KARP Meets Mideo Cruz

I got introduced to Mideo Cruz by a friend through Facebook. While Eric and I were having appointments with various art gallery curators and established artists in the Philippines, I figured it might also be a good idea to get in contact with this artist. A few days before our studio visit, I got in touch and met up with some political artists from UGATLAHI, a group from the University of the Philippines. Interestingly enough, I found out that Mideo Cruz was one the group's main founders.

Mideo Cruz and his wife, Raquel de Loyola (who is also a live installation artist) welcomed us into their home and studio, where he showed us a slideshow presentation of his local and international exhibits.Β The extent and range of his art career is pretty mind-blowing. Although he is more known for his live installation performances, his portfolio ranges from live performances, collection of paintings, conceptual installation art and various combination of other art forms.

What I found consistent in his works, regardless of the form, are his intense and blunt opinions mixed with a tinge of humour. They're satirical, social, political, personal, psychological, spiritual, sexual, emotional and religious commentaries that seems to want to question everything we consider as the foundation for almost everything that we know of the world and our place in it.

Mideo's works are always questioning the mainstream idea, questioning everyone and questioning the viewer; it mocks, shocks, forces the emotion and reaction out of the viewer before the viewer can even compose an explanation for it. I sometimes feel like there's something missing with composed explanations because it's not as open to questioning as when it is raw. Preconceived notions and biases block new ideas from flourishing and creates a defensive facade.
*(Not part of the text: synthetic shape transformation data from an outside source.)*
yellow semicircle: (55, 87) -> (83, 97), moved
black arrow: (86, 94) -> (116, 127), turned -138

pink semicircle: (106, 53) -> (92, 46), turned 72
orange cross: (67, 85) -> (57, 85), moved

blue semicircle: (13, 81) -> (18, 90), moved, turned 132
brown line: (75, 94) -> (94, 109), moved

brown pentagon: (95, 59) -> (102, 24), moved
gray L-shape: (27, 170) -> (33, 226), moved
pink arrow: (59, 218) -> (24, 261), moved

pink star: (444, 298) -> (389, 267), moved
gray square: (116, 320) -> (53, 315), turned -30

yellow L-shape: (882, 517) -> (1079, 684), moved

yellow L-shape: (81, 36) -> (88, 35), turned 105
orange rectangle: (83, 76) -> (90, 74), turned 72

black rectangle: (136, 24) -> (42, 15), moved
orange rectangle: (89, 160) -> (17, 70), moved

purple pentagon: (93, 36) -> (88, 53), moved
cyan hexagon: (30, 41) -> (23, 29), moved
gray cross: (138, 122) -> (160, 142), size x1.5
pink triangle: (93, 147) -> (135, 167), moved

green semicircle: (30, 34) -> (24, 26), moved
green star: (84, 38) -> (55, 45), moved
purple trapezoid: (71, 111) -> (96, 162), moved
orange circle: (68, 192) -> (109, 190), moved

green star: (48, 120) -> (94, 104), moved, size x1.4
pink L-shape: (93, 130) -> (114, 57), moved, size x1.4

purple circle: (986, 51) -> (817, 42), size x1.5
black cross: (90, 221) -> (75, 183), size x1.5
While we were at his studio, we talked about the role of an artist and the artist's relationship with the audience. He said that there are times when there will be a disconnect between the artist and the audience, especially if the audience is not ready to absorb it yet. It's a disconnect that can most likely be solved through immersion. He encouraged us to absorb as much as we can of the Philippines and the world. Explore, immerse and question.